I must be getting old or something, but it seems I just don't shake off anesthesia like I used to... I say with all of my two and half months' worth of experience with such things... It's been another slow day for me, as I am still trying to dispel the fog caused by all of those drugs that my favorite sleep man used to put me out of my misery while Dr. K "revised" his previous work. I've never had lingering effects of the procedure this long after the surgery before, but this may well be due to the double whammy I put my poor body through last week. 

So it was another day of taking it slow. The day's main entertainment consisted of trip to my boob man's office for my first post-surgical appointment with him. He was quite happy and pronounced the revised work "perfect." So I am ecstatic that I not only get to shower again (sponge baths only take a girl so far...), but that I also get to ditch the "sexy" surgical bra they fixed me up with. That thing is so huge, uncomfortable, and it sticks out from whatever you wear above it that I just couldn't wait to ditch it. Ah, soft and non-pinching undergarments... I so enjoy the little luxuries in life these days! Going through illness and surgeries like this sure has taught me valuable lessons about being grateful for the little things in life and not to take them for granted.

The next few days will be devoted to further recovery so I will be ready for my first round of chemo on Thursday, and to helping my mom prepare for her departure on Wednesday. I just hope that her flight will be safer than that of the unfortunate Air France flight from Rio to Paris that was lost today. My hearts go out to the families of the people that perished in that horrible accident. 

In a way I am very lucky that all I have is an illness.
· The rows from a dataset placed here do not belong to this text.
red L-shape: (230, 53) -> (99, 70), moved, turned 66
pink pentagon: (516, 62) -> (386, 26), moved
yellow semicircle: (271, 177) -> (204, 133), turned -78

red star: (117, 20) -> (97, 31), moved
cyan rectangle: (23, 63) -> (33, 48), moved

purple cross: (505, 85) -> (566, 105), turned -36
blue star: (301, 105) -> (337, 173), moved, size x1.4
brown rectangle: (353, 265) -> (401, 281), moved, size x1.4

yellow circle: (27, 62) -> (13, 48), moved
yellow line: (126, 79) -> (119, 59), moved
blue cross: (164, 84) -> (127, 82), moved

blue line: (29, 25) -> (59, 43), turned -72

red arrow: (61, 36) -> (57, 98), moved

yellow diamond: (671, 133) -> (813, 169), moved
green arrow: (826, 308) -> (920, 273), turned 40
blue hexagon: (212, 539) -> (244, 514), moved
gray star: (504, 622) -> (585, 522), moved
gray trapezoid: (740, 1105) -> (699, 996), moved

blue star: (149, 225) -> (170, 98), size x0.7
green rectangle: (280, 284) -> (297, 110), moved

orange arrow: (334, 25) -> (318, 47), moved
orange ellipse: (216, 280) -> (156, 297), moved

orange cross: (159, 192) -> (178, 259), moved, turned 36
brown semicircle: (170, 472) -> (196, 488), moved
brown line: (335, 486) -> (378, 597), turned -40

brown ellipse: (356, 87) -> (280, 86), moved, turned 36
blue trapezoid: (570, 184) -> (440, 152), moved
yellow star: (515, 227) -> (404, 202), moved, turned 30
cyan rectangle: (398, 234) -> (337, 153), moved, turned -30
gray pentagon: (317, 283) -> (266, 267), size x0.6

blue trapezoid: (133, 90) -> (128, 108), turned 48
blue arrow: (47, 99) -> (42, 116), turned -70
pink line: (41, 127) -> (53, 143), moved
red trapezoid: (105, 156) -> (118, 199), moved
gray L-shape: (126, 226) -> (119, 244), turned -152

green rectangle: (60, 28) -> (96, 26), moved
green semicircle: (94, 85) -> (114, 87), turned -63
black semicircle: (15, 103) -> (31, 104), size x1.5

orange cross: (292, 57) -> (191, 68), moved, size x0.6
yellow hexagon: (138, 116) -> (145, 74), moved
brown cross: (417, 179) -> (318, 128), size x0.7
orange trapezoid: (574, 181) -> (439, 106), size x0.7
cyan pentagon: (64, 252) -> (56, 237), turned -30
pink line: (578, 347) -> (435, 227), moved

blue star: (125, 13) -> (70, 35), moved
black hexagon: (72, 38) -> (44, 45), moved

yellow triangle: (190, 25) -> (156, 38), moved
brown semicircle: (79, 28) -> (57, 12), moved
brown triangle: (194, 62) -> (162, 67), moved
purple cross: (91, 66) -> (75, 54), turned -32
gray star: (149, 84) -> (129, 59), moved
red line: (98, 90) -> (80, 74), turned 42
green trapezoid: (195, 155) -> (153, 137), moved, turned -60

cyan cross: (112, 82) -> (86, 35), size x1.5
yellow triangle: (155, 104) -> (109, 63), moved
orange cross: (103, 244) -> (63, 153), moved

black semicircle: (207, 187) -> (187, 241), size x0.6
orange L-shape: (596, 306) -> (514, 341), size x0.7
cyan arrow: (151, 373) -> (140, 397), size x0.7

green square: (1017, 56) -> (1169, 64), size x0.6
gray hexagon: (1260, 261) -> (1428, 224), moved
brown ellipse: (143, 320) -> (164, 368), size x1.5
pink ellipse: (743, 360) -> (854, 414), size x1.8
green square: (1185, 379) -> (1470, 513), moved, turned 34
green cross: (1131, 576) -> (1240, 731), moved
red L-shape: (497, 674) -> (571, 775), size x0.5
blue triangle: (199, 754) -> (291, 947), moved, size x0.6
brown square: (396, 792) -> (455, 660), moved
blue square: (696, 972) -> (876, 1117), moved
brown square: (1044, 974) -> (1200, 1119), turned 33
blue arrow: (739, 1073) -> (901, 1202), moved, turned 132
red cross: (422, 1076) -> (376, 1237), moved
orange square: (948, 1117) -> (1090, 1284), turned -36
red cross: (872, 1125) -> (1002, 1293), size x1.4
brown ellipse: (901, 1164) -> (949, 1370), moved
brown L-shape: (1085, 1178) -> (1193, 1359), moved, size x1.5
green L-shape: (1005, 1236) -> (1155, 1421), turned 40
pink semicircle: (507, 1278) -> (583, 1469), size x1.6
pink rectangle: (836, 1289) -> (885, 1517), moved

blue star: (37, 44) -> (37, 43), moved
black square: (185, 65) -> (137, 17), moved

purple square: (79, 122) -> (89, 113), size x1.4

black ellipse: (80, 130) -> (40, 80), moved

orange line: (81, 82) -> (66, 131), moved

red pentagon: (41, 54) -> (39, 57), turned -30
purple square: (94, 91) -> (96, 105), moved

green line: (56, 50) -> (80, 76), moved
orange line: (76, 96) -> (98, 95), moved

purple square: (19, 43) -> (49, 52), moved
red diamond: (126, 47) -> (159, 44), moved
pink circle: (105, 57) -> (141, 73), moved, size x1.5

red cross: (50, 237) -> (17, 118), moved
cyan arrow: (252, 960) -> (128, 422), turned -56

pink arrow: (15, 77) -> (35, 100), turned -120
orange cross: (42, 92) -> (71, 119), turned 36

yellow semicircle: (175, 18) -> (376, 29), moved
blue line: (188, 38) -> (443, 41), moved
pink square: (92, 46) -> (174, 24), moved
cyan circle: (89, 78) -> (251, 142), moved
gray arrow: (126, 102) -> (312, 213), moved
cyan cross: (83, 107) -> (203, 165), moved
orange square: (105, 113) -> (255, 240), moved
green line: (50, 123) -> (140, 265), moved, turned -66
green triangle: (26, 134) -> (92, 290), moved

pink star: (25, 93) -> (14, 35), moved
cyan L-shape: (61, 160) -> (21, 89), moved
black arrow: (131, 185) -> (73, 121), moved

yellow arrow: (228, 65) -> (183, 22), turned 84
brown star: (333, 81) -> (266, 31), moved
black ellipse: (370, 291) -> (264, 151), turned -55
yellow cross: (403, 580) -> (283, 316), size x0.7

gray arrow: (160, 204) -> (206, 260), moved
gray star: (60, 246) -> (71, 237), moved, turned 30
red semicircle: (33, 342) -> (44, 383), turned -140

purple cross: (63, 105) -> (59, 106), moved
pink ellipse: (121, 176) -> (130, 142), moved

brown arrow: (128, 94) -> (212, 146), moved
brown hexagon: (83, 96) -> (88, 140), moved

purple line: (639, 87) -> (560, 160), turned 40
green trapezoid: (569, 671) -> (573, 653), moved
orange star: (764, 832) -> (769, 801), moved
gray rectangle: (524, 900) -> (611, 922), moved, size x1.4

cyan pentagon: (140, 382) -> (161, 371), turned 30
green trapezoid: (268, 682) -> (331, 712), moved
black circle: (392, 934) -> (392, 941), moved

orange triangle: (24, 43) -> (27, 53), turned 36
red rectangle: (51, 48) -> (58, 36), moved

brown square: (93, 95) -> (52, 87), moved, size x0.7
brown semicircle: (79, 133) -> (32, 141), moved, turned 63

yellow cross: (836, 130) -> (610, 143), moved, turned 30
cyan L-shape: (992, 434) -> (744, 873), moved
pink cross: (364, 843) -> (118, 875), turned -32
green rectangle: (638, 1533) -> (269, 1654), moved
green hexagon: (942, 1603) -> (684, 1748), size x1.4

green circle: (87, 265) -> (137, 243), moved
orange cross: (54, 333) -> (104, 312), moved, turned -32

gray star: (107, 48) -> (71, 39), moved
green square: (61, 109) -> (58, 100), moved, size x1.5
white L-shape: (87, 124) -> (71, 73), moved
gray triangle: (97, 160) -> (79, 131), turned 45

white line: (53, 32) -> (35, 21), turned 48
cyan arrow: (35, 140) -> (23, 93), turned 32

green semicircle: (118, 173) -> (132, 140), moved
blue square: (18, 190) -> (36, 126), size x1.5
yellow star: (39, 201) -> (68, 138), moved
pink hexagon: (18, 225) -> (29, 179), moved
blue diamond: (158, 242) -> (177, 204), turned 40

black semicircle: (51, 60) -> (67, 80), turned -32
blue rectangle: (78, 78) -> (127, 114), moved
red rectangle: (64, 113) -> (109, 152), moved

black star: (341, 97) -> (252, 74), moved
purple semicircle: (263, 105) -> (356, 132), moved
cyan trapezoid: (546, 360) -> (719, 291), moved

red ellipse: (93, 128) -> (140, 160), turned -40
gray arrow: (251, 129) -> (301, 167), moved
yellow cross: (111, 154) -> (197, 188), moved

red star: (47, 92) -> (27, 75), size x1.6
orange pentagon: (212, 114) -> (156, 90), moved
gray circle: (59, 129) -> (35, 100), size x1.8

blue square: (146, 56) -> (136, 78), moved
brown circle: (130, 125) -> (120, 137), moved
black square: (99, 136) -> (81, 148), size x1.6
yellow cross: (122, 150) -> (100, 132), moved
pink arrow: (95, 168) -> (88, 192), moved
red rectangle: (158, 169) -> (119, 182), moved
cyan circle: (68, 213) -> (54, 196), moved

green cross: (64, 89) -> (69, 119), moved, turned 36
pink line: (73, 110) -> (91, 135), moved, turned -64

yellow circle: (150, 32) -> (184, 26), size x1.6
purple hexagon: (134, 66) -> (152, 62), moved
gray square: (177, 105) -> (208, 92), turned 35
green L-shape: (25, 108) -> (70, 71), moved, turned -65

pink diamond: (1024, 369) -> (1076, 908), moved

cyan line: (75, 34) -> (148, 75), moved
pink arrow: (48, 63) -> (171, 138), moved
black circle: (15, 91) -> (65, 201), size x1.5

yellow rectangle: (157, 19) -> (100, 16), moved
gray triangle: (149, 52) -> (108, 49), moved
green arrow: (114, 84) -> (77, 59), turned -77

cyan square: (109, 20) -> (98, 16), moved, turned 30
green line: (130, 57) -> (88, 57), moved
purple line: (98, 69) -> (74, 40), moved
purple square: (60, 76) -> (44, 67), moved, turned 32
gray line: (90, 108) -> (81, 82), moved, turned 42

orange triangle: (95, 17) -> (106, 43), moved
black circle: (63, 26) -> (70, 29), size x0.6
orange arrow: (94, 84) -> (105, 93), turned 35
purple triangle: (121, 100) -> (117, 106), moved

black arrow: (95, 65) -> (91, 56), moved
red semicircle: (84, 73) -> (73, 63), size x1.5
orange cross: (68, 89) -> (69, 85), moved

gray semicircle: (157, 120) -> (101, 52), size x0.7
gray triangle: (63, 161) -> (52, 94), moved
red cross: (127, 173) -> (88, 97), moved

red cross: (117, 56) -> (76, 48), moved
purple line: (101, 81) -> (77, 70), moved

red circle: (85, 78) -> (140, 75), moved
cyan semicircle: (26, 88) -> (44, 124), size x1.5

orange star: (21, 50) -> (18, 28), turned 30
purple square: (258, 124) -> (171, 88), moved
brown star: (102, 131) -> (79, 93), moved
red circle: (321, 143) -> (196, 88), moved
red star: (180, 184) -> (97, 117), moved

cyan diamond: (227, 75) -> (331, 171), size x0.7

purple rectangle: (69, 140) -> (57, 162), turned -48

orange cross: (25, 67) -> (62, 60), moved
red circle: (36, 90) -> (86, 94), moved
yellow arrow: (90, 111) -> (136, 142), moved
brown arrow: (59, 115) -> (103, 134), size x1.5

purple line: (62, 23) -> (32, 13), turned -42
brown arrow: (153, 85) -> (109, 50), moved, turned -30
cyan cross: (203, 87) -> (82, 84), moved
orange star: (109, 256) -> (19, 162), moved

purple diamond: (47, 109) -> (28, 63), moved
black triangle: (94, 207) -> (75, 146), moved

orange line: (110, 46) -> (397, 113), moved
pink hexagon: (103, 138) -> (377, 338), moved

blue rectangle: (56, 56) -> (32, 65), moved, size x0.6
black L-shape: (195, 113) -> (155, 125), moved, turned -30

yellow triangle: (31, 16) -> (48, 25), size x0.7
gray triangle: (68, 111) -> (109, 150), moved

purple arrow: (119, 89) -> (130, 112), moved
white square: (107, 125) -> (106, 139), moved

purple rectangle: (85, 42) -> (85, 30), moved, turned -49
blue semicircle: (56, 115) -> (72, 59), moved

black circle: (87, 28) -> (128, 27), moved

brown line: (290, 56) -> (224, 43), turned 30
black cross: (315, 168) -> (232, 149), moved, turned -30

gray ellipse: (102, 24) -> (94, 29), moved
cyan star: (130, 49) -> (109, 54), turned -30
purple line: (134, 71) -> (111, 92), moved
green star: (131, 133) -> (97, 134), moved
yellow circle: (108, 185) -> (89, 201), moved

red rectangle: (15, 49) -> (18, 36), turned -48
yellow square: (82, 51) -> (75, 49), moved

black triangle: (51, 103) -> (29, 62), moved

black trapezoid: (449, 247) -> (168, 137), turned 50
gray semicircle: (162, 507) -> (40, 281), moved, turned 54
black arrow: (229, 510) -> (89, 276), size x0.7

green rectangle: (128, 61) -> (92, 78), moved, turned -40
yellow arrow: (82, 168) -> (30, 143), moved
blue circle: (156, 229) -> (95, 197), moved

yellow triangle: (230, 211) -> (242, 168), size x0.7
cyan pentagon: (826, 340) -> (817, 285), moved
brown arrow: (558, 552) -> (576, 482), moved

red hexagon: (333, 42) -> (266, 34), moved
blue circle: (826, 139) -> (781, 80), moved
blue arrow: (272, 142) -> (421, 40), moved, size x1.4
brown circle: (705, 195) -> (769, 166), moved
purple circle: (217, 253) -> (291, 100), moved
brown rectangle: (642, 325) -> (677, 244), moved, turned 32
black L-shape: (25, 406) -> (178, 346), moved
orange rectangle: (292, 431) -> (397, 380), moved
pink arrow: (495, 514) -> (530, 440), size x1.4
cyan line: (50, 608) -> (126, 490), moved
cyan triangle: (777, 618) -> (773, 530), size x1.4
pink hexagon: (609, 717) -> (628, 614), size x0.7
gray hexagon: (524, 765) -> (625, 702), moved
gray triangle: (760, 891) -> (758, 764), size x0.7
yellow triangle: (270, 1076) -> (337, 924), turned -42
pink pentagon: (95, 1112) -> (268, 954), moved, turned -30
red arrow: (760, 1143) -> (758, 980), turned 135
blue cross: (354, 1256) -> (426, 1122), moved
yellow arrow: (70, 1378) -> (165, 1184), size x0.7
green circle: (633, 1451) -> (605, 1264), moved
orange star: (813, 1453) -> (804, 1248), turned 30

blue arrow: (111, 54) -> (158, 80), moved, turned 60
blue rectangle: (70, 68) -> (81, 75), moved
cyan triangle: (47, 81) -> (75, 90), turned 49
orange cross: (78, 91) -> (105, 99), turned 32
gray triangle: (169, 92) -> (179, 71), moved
At least I have a chance to fight this, and to win the war against this cancer. Battles are never easy, but it is the promise of victory that makes them worthwhile. Based upon the few bits of information we have at this point, the poor people on the Air France flight, however, never really had a fighting chance to win their battle. What a tragedy that so many lives were extinguished so cruelly. I cannot even begin to fathom the pain these families must feel. 

But even through my fog of anesthesia I can see quite clearly that I am lucky indeed because I have been given a fighting chance -- yet another thing to for which I am grateful.